American World University
- Established: 1990^{[citation needed]}
- President: Maxine Asher
- Location: Pascagoula, Mississippi (no physical campus)
- Website: awuedu.org (archive)

= American World University =

American distance learning institution

American World University (AWU) is an institution offering post-secondary education programs by distance learning. It has no physical campus. It awards academic degrees. In January 2000 American World University offered "all degrees" for $1,000 as a "New Years Special".

==History==
In 1990, Maxine Asher founded AWU, which operated out of a Rapid City, South Dakota, office until 2000, when an increase in Iowa standards for post-secondary institutions led it to relocate to Pascagoula, Mississippi. Asher herself was based in California and died in 2016.

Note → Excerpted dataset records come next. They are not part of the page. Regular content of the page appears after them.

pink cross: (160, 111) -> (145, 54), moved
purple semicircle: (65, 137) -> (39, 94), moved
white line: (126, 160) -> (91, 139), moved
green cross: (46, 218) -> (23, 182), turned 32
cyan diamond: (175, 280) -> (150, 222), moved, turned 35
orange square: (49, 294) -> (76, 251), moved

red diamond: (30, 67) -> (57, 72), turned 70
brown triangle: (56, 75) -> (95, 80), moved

As of 2017, its current office address is 400 South Beverly Drive, Suite 214 in Beverly Hills, California.

==Criticism and controversy==
American World University is not accredited by any institutional accrediting body recognized by the United States Department of Education. However, it is listed as "accredited" by the World Association of Universities and Colleges, an organization that is also run by Maxine Asher.

As part of its services, AWU claims to offer people the opportunity to earn college credits based life experience and work, and to take courses at home through distance education. However, some dispute AWU's claim to provide legitimate academic services. John Bear, the author of Bears' Guide to Earning Degrees through Distance Learning, said of AWU, "Academically, there's nothing there."

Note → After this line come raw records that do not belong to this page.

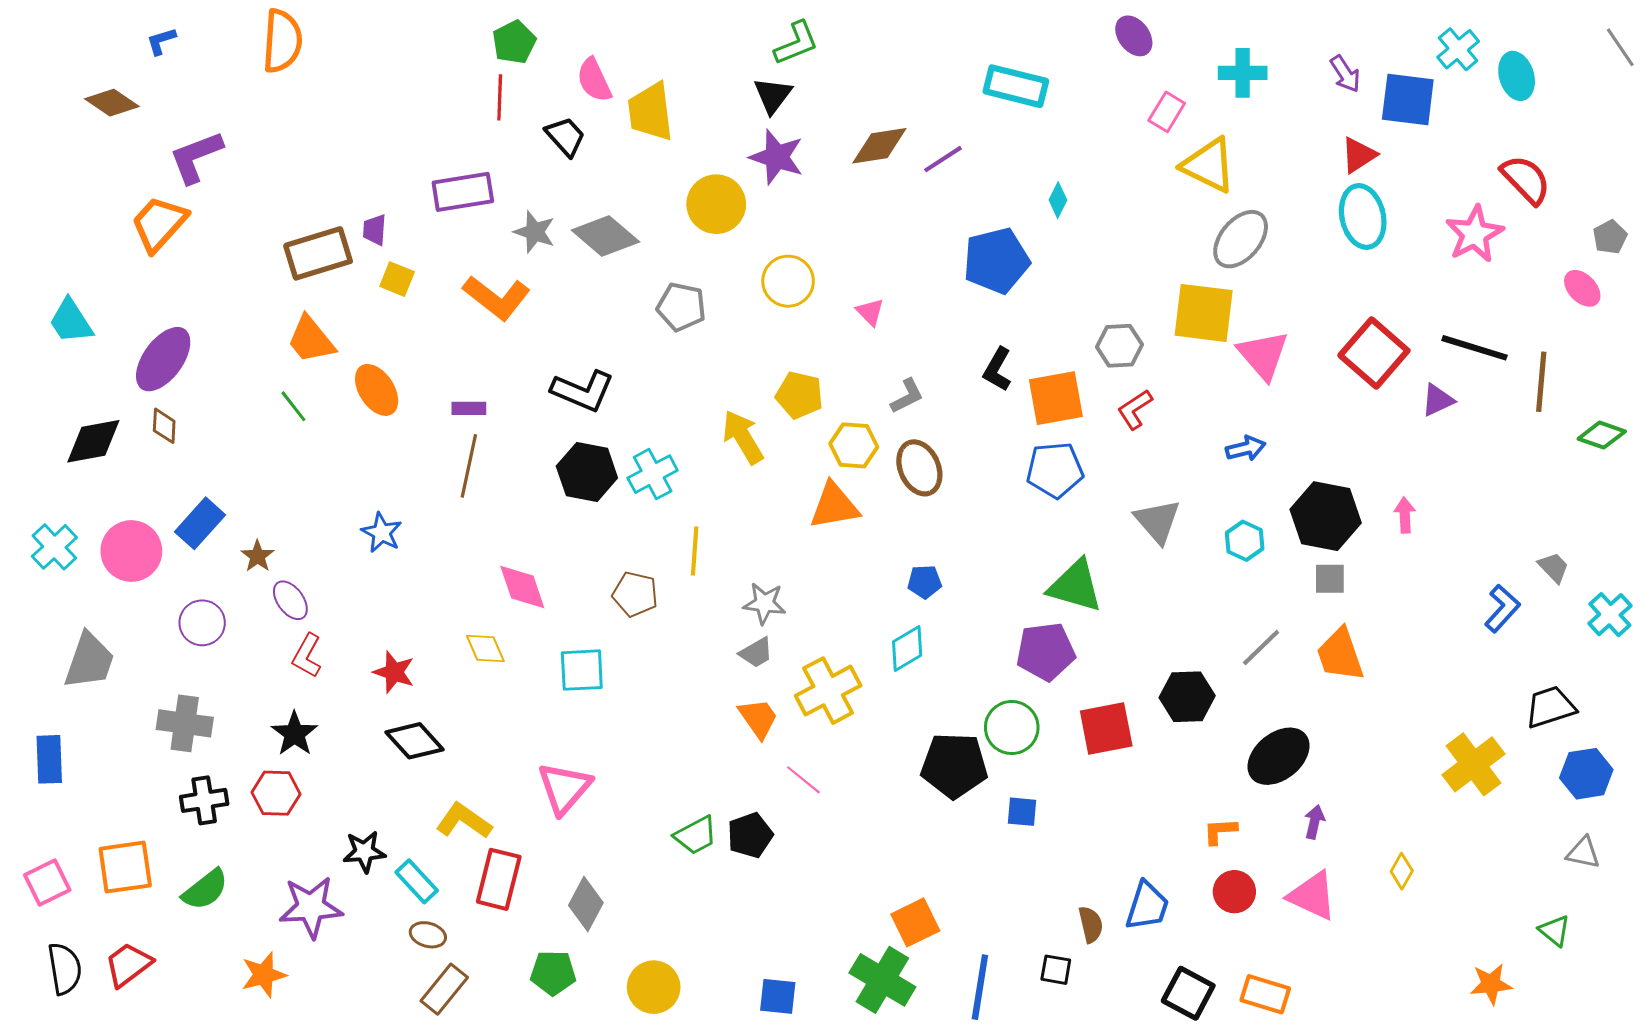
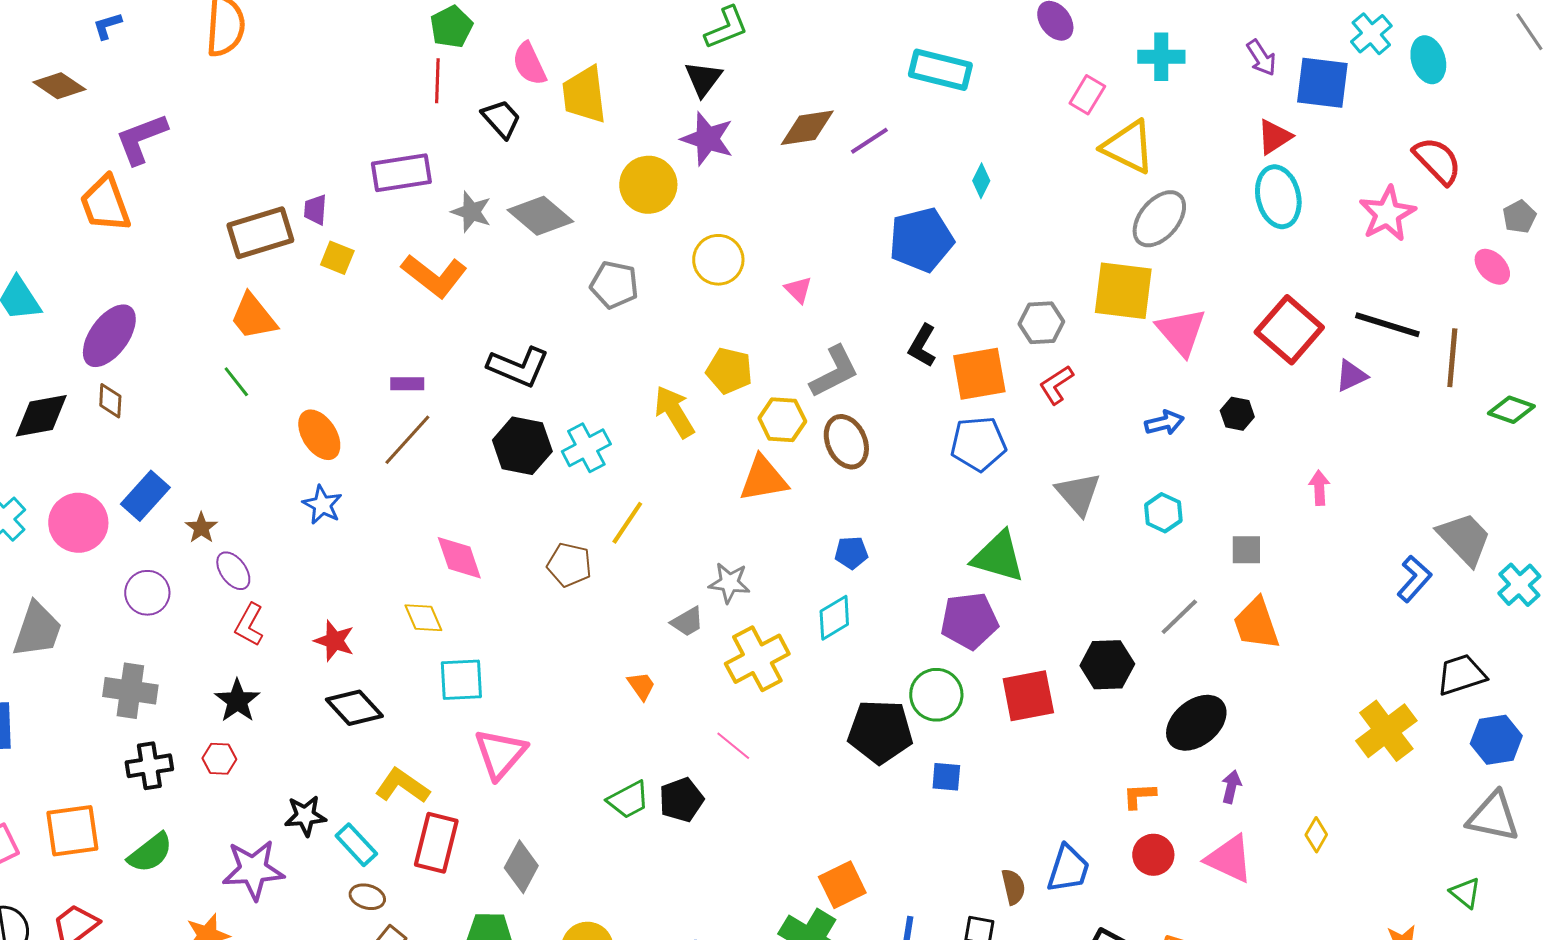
orange trapezoid: (159, 224) -> (105, 204), turned -62
orange ellipse: (377, 390) -> (319, 435), moved
gray L-shape: (907, 396) -> (834, 372), size x1.5
brown line: (469, 466) -> (407, 440), turned 30
black hexagon: (1326, 516) -> (1237, 414), moved, size x0.5
yellow line: (695, 551) -> (627, 523), turned 30
gray trapezoid: (1554, 567) -> (1464, 539), size x1.8
gray star: (764, 603) -> (729, 583), moved
cyan square: (582, 670) -> (461, 680), moved
orange trapezoid: (758, 718) -> (641, 686), moved, size x0.7
red hexagon: (276, 793) -> (219, 759), size x0.7
gray triangle: (1583, 853) -> (1493, 817), size x1.6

In January, 2004, the State of Hawaii's Office of Consumer Protection won a lawsuit against AWU; the judgment enjoined AWU from "Providing any post-secondary instructional programs or courses leading to a degree" or "Acting as or holding themselves out as a 'college', 'academy', 'institute', 'institution', 'university' or anything similar thereto."

The Daily Iowan describes AWU in depth in an article entitled "Stealth U. in Iowa City duped many, experts say." According to the article, Michael Lambert, the executive director of the Washington, D.C.–based Distance Education and Training Council said Asher applied for accreditation for AWU to his organization in 1996. He said she complained about the requirements and the paperwork and challenged him to visit her in person. He recalls flying to Iowa City and meeting her in a few empty rooms that were the headquarters of AWU. After a 30-minute meeting, Asher withdrew the application for accreditation.

The same article related the experiences of a student named John Shaw, who he says he received specific assurances from Asher that the master's degree he was seeking would be acknowledged in Saudi Arabia. When he applied for a job in that country, he was told that neither the degree nor the school were considered legitimate: "In fact, they told me that I was wasting my time and money studying with that school."

In March 2004 The Washington Post reported that a public official was criticized for possessing a doctorate from American World University. The article quoted John Bear as saying "Academically, there's nothing there," said Bear who noted "I don't call it a school, I call it a business."

As of 2006, the Los Angeles-area Better Business Bureau's report on AWU gave it a D rating, apparently based on one complaint, which the BBB says AWU "refuse[d] to adjust, relying on terms of agreement." The Mississippi Better Business Bureau, however, called AWU's record "satisfactory," again mentioning just a single complaint (presumably a different one) which, they judged, AWU had "made every reasonable effort to resolve."

AWU granted Ph.D. diplomas to several people who later supported the university in its literature, including Dr. Adrian Waller (a former lecturer at Nihon University in Tokyo and Mishima, Japan,) and Dr. Bruce Rosen (former Asst. Professor, Computer Science, University of Texas-San Antonio). Hamzah Haz, Vice President of Indonesia, was reported to have obtained an internet PhD from AWU.